State regulators are giving a wind farm in southwestern North Dakota another year to install technology to mitigate the blinking red lights atop its turbines, with the hope that a new dimming system pans out.
Montana-Dakota Utilities will have until the end of 2022 to equip its Thunder Spirit wind farm near Hettinger with technology so that the lights don’t blink bright red all night long. The company asked for the extension because it’s interested in a system known as Lighting Intensity Dimming Solution, which adjusts the intensity of the lights based on weather and visibility conditions. The technology developer, Technostrobe, is in the process of securing approval from the Federal Aviation Administration, a necessary step before dimming systems can be installed at wind farms in the United States.
The dimming system has received approval from a Canadian transportation agency and is in use at a wind farm in Quebec.
“This technology is pretty promising,” PSC Chair Julie Fedorchak said at a commission meeting last week. “It makes sense to me to allow the technology to develop and see if we can try it and test it at this site to see how it works.”
Fedorchak said the commission’s approval of the extension for Thunder Spirit is not meant as a sign that it will grant one for every wind farm operator that asks.
The North Dakota Legislature in 2017 passed a law mandating that wind farms install light mitigation technology. The FAA requires lights atop wind turbines to alert pilots to the presence of the giant towers at night, but when the lights blink bright red, they can be a nuisance at night to people living nearby.
Just one type of technology to mitigate the lights is available so far: a radar-based system that keeps the lights off unless an aircraft flies in the wind farm’s vicinity. It’s been installed at a number of newer wind farms in North Dakota that had to meet a deadline at the end of 2019 to install mitigation technology.
The deadline for older wind farms such as Thunder Spirit is the end of this year.
MDU sought bids for the two types of mitigation systems. The radar-based one is expected to cost more than $3 million, whereas the dimming technology is anticipated to cost under $1 million, Fedorchak said.

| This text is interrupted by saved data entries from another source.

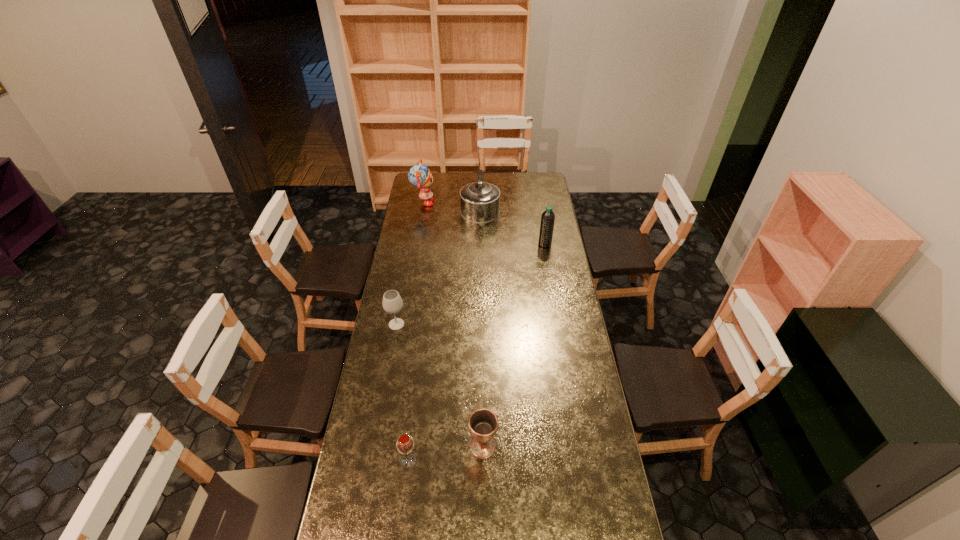 Image resolution: width=960 pixels, height=540 pixels. In order to click on kettle in this screenshot , I will do `click(479, 201)`.

In order to click on doll in this screenshot , I will do `click(419, 175)`.

Find the location of a particular element. This screenshot has width=960, height=540. water bottle is located at coordinates (548, 217).

Where is `the rightmost object`? The width and height of the screenshot is (960, 540). the rightmost object is located at coordinates (548, 217).

This screenshot has height=540, width=960. In order to click on the third nearest object in this screenshot , I will do `click(392, 303)`.

Locate an element on the screen. the taller wineglass is located at coordinates (392, 303).

Where is `chalice`? This screenshot has width=960, height=540. chalice is located at coordinates (483, 423).

Identify the location of the shorter wineglass. Image resolution: width=960 pixels, height=540 pixels. (405, 444).

Where is `the right wineglass`? the right wineglass is located at coordinates (405, 444).

Find the location of a particular element. Image resolution: width=960 pixels, height=540 pixels. vacant space located 0.330m with the spout at the front of the kettle is located at coordinates (480, 270).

In its application for an extension, MDU said it’s in its “customers’ best interest to delay the installation of currently approved light-mitigation technology given the higher costs and operating expenses when compared with LIDS.”
Jeff Grabner, managing director of wind for Technostrobe, told the Tribune he’s hopeful a decision from the FAA on the dimming technology will come this year.
If it’s not approved, MDU would have to order the radar-based system by November to meet the extended deadline the PSC has granted, company spokesman Mark Hanson said.
Fedorchak said the dimming system could solve concerns raised by Minot Air Force Base about the radar-based system, as the military routinely flies helicopters past wind farms for missions related to intercontinental ballistic missiles buried in the North Dakota countryside. Among the Air Force’s concerns is that lights blinking only when helicopters fly past could alert an enemy to their location.
Commissioner Randy Christmann said the military’s concerns make the dimming system worthy of further consideration. He said he’s been disappointed by the performance of the radar-based systems, which initially kept the lights off only about 40% of the night at some wind farms in North Dakota as tractors and birds inadvertently caused them to blink. Wind farm operators have made tweaks to their systems, and the lights at those facilities now stay off about 80% of the time, one told the PSC at a meeting in December 2020.
“Has it been an improvement? Yes, but it’s not having the lights off nearly as much as I’d hoped that it would,” Christmann said.
Several newer wind farms failed to meet the 2019 installation deadline and were fined.
Meanwhile, the PSC is advocating for a tweak to the state’s light mitigation law that would give commissioners greater flexibility in issuing a waiver or time extension for compliance. The measure, House Bill 1095, has passed the House and now goes to the Senate.